Read this POWER Interview with experts from New York University’s Tandon School of Engineering, who talk about the challenges facing the grid and some of the actions that will be needed to upgrade and protect the delivery of electricity.
“Private investment in power grids can play a crucial role in financing infrastructure upgrades, supporting innovation, and driving the transition to a more sustainable and resilient energy system,” said Andrews. “Finding private money and investment is not an issue. However, the extent of private investment in power grids may vary depending on factors such as regulatory policies, market structures, and the availability of investment opportunities. Private enterprise investment will likely play an increasing role in power grids, but not to the extent of taking over the management of these assets.”
Pascal Radue, executive vice president, Generation and Transmission, at Paris, France-based electrical infrastructure company Nexans, told POWER: “Responsibility for T&D upgrades is a complex issue conditioned by local and national requirements. As we grow the grid networks, it is important that upgrades are carefully considered to ensure that the solutions are sufficiently future-proofed while mitigating the cost impact for the end consumer.”
Radue said it would be possible for a private investor to take over a grid’s operation. “Investor-owned utilities are already highly prevalent globally. There is no reason why a new private investor could not, subject to obtaining all necessary licenses, either take over or start a new utility company,” Radue said. “Typically, the operation of a grid will involve assets from multiple owners. In these cases, while the operation and maintenance of the assets are carried out by the utility owner, the system operation is managed by a discrete organization, which could be owned by a private investor.”
Jason Huang, CEO of California-based TS Conductor, which makes conductors for the power grid, said, “Privatization and/or public-private partnerships [P3s] are going to be part of a hot-button issue. But it’s important to keep in mind that private sector investment vs. ownership vs. management of public infrastructure are three related but very different issues. We’re talking about the capital to get new infrastructure built, who owns it once it’s built, and who manages and operates it and keeps it in good working order.

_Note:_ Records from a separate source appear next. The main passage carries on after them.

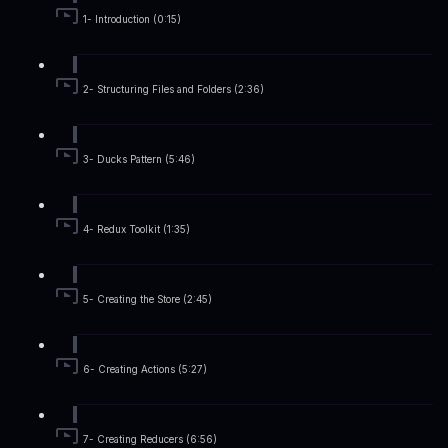
1- Introduction (0:15)
2- Structuring Files and Folders (2:36)
3- Ducks Pattern (5:46)
4- Redux Toolkit (1:35)
5- Creating the Store (2:45)
6- Creating Actions (5:27)
7- Creating Reducers (6:56)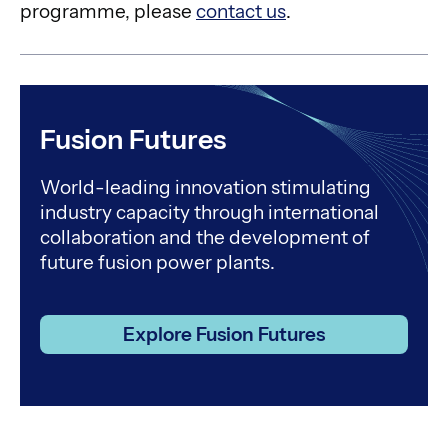
programme, please
contact us
.
Fusion Futures
World-leading innovation stimulating
industry capacity through international
collaboration and the development of
future fusion power plants.
Explore Fusion Futures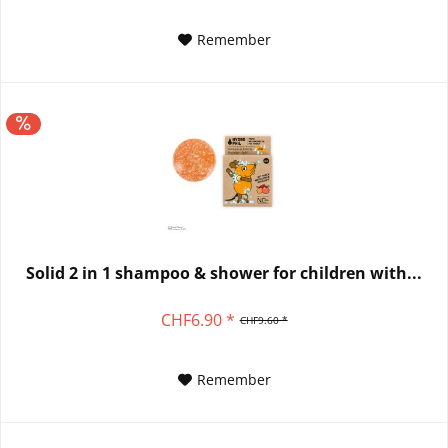
Remember
Solid 2 in 1 shampoo & shower for children with...
CHF6.90 *
CHF9.60 *
Remember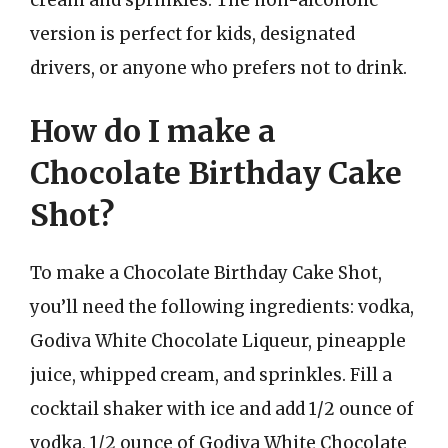
version is perfect for kids, designated
drivers, or anyone who prefers not to drink.
How do I make a
Chocolate Birthday Cake
Shot?
To make a Chocolate Birthday Cake Shot,
you’ll need the following ingredients: vodka,
Godiva White Chocolate Liqueur, pineapple
juice, whipped cream, and sprinkles. Fill a
cocktail shaker with ice and add 1/2 ounce of
vodka, 1/2 ounce of Godiva White Chocolate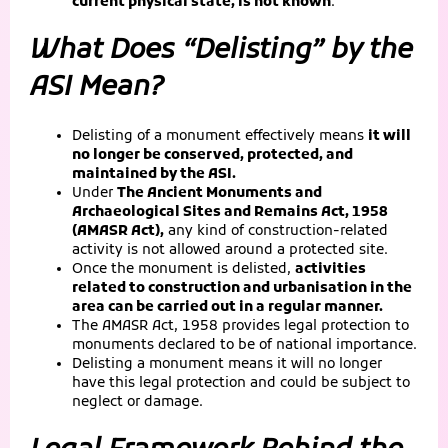
current physical state, is not known
.
What Does “Delisting” by the
ASI Mean?
Delisting of a monument effectively means
it will
no longer be conserved, protected, and
maintained by the ASI.
Under
The Ancient Monuments and
Archaeological Sites and Remains Act, 1958
(AMASR Act),
any kind of construction-related
activity is not allowed around a protected site.
Once the monument is delisted,
activities
related to construction and urbanisation in the
area can be carried out in a regular manner.
The AMASR Act, 1958 provides legal protection to
monuments declared to be of national importance.
Delisting a monument means it will no longer
have this legal protection and could be subject to
neglect or damage.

“There are plenty of examples of the private sector providing power and/or grid services—from single, large assets such as solar or wind farms or from many aggregated DERs [distributed energy resources] in VPPs, DR [demand response] programs, etc. But transmission infrastructure is inherently different, because it is a common, shared backbone. This emphasizes the privatization distinction between financing new infrastructure, managing that infrastructure, and who owns it. Could some transmission lines go the way of toll roads through fuller privatization? It’s not outside the realm of possibility. But given how critical and central this infrastructure is, it’s hard to imagine putting such important infrastructure into private hands.”
Huang added, though, that “there is still a role for the private sector to play here. I think there’s no question that the private sector can and should play a role bolstering and accelerating government-led work. This is akin not only to toll roads, but also things like the work of NASA and SpaceX. That’s where companies like TS come in, developing advanced conductors that grid operators and utilities can leverage. Overall, this conversation should be less about ‘private companies taking over management’ of infrastructure such as T&D, and more about how the government, utilities, and the private sector can work together toward shared ends.”
Needed Technology
There’s plenty of agreement that new transmission lines to deliver electricity are needed, and also that existing infrastructure needs upgrades. There’s less alignment about where the majority of investment should be directed.
“If we double or triple U.S. transmission grid capacity only through new-build lines, it is estimated that it will cost in the trillions of dollars. This could significantly impact the electricity price paid by ratepayers, especially those most sensitive to affordability. We can achieve the same capacity expansion end results for far less cost by instead upgrading existing rights-of-way through reconductoring projects where possible,” said Huang. “Advanced conductors can tackle all of these challenges in one fell swoop. For example, TS technology offers up to three times the capacity of traditional wires and as much as a 50% decrease in line losses. All of this can be realized by reconductoring using the same structures in existing rights of way, no retrofits required. It’s an instant line upgrade. Switching from traditional conductors to these advanced conductors is essentially like upgrading from copper-wire internet to fiber optic.”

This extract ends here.